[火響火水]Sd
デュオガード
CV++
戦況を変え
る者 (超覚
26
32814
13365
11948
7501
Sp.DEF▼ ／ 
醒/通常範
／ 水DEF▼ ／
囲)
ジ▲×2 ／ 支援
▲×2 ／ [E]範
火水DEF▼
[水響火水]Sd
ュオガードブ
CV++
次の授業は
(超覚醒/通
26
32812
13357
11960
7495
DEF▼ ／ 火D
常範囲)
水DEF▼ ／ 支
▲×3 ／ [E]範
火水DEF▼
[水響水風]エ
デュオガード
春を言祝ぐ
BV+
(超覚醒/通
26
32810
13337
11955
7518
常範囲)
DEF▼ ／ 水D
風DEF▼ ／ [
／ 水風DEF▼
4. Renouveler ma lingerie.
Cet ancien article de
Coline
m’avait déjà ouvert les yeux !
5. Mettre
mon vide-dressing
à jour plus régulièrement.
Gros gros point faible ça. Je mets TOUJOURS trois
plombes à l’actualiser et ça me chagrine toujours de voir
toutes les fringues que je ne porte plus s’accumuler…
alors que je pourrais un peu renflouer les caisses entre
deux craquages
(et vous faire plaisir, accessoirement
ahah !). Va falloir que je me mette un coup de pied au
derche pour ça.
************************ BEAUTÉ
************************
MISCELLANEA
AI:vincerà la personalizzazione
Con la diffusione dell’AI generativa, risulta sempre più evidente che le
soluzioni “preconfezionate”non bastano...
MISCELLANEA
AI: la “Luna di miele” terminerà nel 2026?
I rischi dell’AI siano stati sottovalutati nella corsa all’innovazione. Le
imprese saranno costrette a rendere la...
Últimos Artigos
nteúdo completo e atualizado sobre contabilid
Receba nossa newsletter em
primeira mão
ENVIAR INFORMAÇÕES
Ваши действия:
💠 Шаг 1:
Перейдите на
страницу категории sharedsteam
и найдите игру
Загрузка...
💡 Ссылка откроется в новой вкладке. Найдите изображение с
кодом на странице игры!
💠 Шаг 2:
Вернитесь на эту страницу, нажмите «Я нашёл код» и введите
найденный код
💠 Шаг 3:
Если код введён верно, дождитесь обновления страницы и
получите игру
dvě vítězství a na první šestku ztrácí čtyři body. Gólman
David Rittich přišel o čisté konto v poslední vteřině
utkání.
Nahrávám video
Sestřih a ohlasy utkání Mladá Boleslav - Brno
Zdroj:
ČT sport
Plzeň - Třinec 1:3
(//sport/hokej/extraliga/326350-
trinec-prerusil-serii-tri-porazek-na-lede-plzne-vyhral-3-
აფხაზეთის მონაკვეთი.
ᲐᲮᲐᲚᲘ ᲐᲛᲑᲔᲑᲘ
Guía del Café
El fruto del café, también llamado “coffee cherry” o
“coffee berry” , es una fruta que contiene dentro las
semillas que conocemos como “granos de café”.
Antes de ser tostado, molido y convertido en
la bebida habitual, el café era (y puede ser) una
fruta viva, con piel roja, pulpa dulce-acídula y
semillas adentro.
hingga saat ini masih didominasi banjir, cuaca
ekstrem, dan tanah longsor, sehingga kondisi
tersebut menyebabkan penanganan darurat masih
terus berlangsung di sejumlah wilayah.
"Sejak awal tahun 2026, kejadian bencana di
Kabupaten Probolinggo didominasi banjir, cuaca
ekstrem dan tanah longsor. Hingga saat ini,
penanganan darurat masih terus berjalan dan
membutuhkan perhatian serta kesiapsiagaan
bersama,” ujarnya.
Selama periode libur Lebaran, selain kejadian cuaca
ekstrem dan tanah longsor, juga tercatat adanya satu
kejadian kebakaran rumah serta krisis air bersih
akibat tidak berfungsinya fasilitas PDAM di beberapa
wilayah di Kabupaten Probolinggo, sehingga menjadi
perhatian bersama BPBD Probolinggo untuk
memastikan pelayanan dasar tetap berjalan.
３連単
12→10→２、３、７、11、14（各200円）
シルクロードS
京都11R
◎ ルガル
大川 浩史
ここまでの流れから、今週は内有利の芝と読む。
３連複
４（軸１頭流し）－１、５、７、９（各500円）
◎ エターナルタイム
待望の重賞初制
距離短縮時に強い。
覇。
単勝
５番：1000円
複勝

________

Exercise brief =>
Could you copy out all of the records above exactly?

Task solution =>
[火響火水]Sd
デュオガード
CV++
戦況を変え
る者 (超覚
26
32814
13365
11948
7501
Sp.DEF▼ ／ 
醒/通常範
／ 水DEF▼ ／
囲)
ジ▲×2 ／ 支援
▲×2 ／ [E]範
火水DEF▼
[水響火水]Sd
ュオガードブ
CV++
次の授業は
(超覚醒/通
26
32812
13357
11960
7495
DEF▼ ／ 火D
常範囲)
水DEF▼ ／ 支
▲×3 ／ [E]範
火水DEF▼
[水響水風]エ
デュオガード
春を言祝ぐ
BV+
(超覚醒/通
26
32810
13337
11955
7518
常範囲)
DEF▼ ／ 水D
風DEF▼ ／ [
／ 水風DEF▼
4. Renouveler ma lingerie.
Cet ancien article de
Coline
m’avait déjà ouvert les yeux !
5. Mettre
mon vide-dressing
à jour plus régulièrement.
Gros gros point faible ça. Je mets TOUJOURS trois
plombes à l’actualiser et ça me chagrine toujours de voir
toutes les fringues que je ne porte plus s’accumuler…
alors que je pourrais un peu renflouer les caisses entre
deux craquages
(et vous faire plaisir, accessoirement
ahah !). Va falloir que je me mette un coup de pied au
derche pour ça.
************************ BEAUTÉ
************************
MISCELLANEA
AI:vincerà la personalizzazione
Con la diffusione dell’AI generativa, risulta sempre più evidente che le
soluzioni “preconfezionate”non bastano...
MISCELLANEA
AI: la “Luna di miele” terminerà nel 2026?
I rischi dell’AI siano stati sottovalutati nella corsa all’innovazione. Le
imprese saranno costrette a rendere la...
Últimos Artigos
nteúdo completo e atualizado sobre contabilid
Receba nossa newsletter em
primeira mão
ENVIAR INFORMAÇÕES
Ваши действия:
💠 Шаг 1:
Перейдите на
страницу категории sharedsteam
и найдите игру
Загрузка...
💡 Ссылка откроется в новой вкладке. Найдите изображение с
кодом на странице игры!
💠 Шаг 2:
Вернитесь на эту страницу, нажмите «Я нашёл код» и введите
найденный код
💠 Шаг 3:
Если код введён верно, дождитесь обновления страницы и
получите игру
dvě vítězství a na první šestku ztrácí čtyři body. Gólman
David Rittich přišel o čisté konto v poslední vteřině
utkání.
Nahrávám video
Sestřih a ohlasy utkání Mladá Boleslav - Brno
Zdroj:
ČT sport
Plzeň - Třinec 1:3
(//sport/hokej/extraliga/326350-
trinec-prerusil-serii-tri-porazek-na-lede-plzne-vyhral-3-
აფხაზეთის მონაკვეთი.
ᲐᲮᲐᲚᲘ ᲐᲛᲑᲔᲑᲘ
Guía del Café
El fruto del café, también llamado “coffee cherry” o
“coffee berry” , es una fruta que contiene dentro las
semillas que conocemos como “granos de café”.
Antes de ser tostado, molido y convertido en
la bebida habitual, el café era (y puede ser) una
fruta viva, con piel roja, pulpa dulce-acídula y
semillas adentro.
hingga saat ini masih didominasi banjir, cuaca
ekstrem, dan tanah longsor, sehingga kondisi
tersebut menyebabkan penanganan darurat masih
terus berlangsung di sejumlah wilayah.
"Sejak awal tahun 2026, kejadian bencana di
Kabupaten Probolinggo didominasi banjir, cuaca
ekstrem dan tanah longsor. Hingga saat ini,
penanganan darurat masih terus berjalan dan
membutuhkan perhatian serta kesiapsiagaan
bersama,” ujarnya.
Selama periode libur Lebaran, selain kejadian cuaca
ekstrem dan tanah longsor, juga tercatat adanya satu
kejadian kebakaran rumah serta krisis air bersih
akibat tidak berfungsinya fasilitas PDAM di beberapa
wilayah di Kabupaten Probolinggo, sehingga menjadi
perhatian bersama BPBD Probolinggo untuk
memastikan pelayanan dasar tetap berjalan.
３連単
12→10→２、３、７、11、14（各200円）
シルクロードS
京都11R
◎ ルガル
大川 浩史
ここまでの流れから、今週は内有利の芝と読む。
３連複
４（軸１頭流し）－１、５、７、９（各500円）
◎ エターナルタイム
待望の重賞初制
距離短縮時に強い。
覇。
単勝
５番：1000円
複勝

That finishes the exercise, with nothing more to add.